Geography
- Location: 261 Mack Avenue Detroit, Michigan, United States
- Coordinates: 42°20′59″N 83°03′20″W﻿ / ﻿42.34962°N 83.05569°W

Organization
- Type: Specialist

Services
- Beds: 94
- Speciality: Rehabilitation

History
- Founded: 1951

Links
- Website: www.rimrehab.org
- Lists: Hospitals in Michigan

= Rehabilitation Institute of Michigan =

DMC Rehabilitation Institute of Michigan (RIM) is one of the eight hospitals affiliated with the Detroit Medical Center. RIM is one of the largest, academic, rehabilitation hospitals in the United States specializing in rehabilitation medicine and research. RIM offers clinical treatment in spinal cord injury, brain injury, stroke, complex trauma and orthopedics and catastrophic injury care. The institute is home to the Center for Spinal Cord Injury Recovery, a facility designed to implement and study innovative treatments in spinal cord injury recovery.

RIM also houses the Southeastern Michigan Traumatic Brain Injury System (SEMTBIS) which conducts groundbreaking research in the field of rehabilitation medicine, sharing the resulting innovations with brain injury providers worldwide. Clinical researchers study issues such as medication effects, course of recovery, psychological factors and treatment outcomes.

RIM also operates over 30 outpatient therapy clinics throughout southeast Michigan, specializing in physical therapy, sports medicine and orthopedics.

== History ==
In 1951, Rehabilitation Institute of Metropolitan Detroit was founded at the Herman Kiefer Hospital in Detroit. This was also the site of the Metropolitan Detroit Polio Foundation, which merged with the Rehabilitation Institute in 1953. These two partners soon realized they needed a building of their own to house all their services. As a result, in 1958, the Rehabilitation Institute moved to a newly built hospital at its current location at 261 Mack Avenue, in Detroit.

==Services==
During the last 10 years, RIM has been awarded $16 million in federal and private grants for rehabilitation research focusing on restoring function, improving quality of life and developing innovative therapeutic techniques.

Today, RIM is considered a national leader in the field of physical medicine and rehabilitation. With its 94-bed inpatient hospital and numerous outpatient sites located throughout southeastern Michigan, RIM is also one of the nation's largest freestanding rehabilitation hospitals.

== Clinical Specialties ==
Clinical Specialties at RIM include:
- Amputee Services
- Aquatic Therapy
- Assistive Technology
- Balance Disorders
- Brain Injury Services
- Cancer Rehabilitation
- Dysphagia
- Electromyography (EMG)
- Hand Therapy
- Lymphedema Therapy
- Multiple Sclerosis
- Muscle Energy Technique
- Myofascial Release
- Neuro Rehabilitation
- Occupational Therapy
- Orthotics
- Pediatric Rehabilitation
- Physical Therapy
- Recreational Therapy
- Rehabilitation Psychology & Neuropsychology
- Return-to-Work Services
- Spasticity Management
- Speech-Language Pathology
- Spinal Cord Injury Services
- Sports Medicine and Rehabilitation
- Stroke Services
- Temporomandibular joint dysfunction
- Vestibular Rehabilitation
- Wheelchair Services
- Women's Rehab

== Brasza Outpatient and Fitness Center ==
RIM's Brasza Outpatient Center is a state of the art, multi-level fitness center.
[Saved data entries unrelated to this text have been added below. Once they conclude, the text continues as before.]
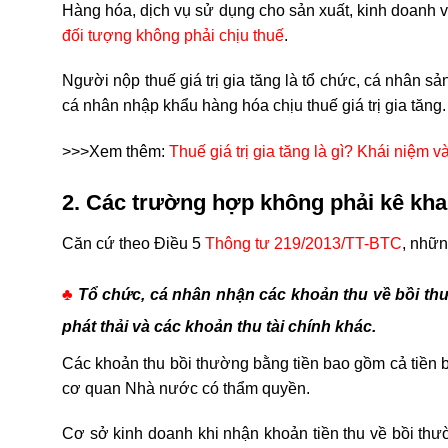
Hàng hóa, dịch vụ sử dụng cho sản xuất, kinh doanh và
đối tượng không phải chịu thuế
.
Người nộp thuế giá trị gia tăng là tổ chức, cá nhân sản
cá nhân nhập khẩu hàng hóa chịu thuế giá trị gia tăng
>>>Xem thêm:
Thuế giá trị gia tăng là gì? Khái niệm 
2. Các trường hợp không phải kê khai 
Căn cứ theo Điều 5
Thông tư 219/2013/TT-BTC
, nhữn
♣
Tổ chức, cá nhân nhận các khoản thu về bồi th
phát thải và các khoản thu tài chính khác
.
Các khoản thu bồi thường bằng tiền bao gồm cả tiền bồi
cơ quan Nhà nước có thẩm quyền.
Cơ sở kinh doanh khi nhận khoản tiền thu về bồi thườ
It houses modern fitness equipment, a free-weight area, running tracks and studios offering a variety of programs, from group exercise and wheelchair mobility training, to community education. The center also includes a sports medicine program directed by therapists and athletic trainers.

Brasza Outpatient and Fitness Center Services Include:
- Sports Medicine
- Orthopedic Therapy
- Personal Training
- Post Rehab Training
- Sports Specific Training
- Massage
- Work Hardening
- Women's rehab
- Lymphedema Therapy
- Cardiac Rehabilitation (Phase II / Phase III)

== Center for Spinal Cord Injury Recovery ==
The Center for Spinal Cord Injury Recovery (CSCIR) is a unique, state-of-art clinical facility, offering an intensive physical therapy program focused on maximizing recovery from spinal cord injury. The program incorporates therapeutic techniques based on the newest information available from emerging research around the globe.

== Accreditation ==
RIM is fully accredited by the Joint Commission on Accreditation of Healthcare Organizations and the Commission on Accreditation for Rehabilitation Facilities (CARF).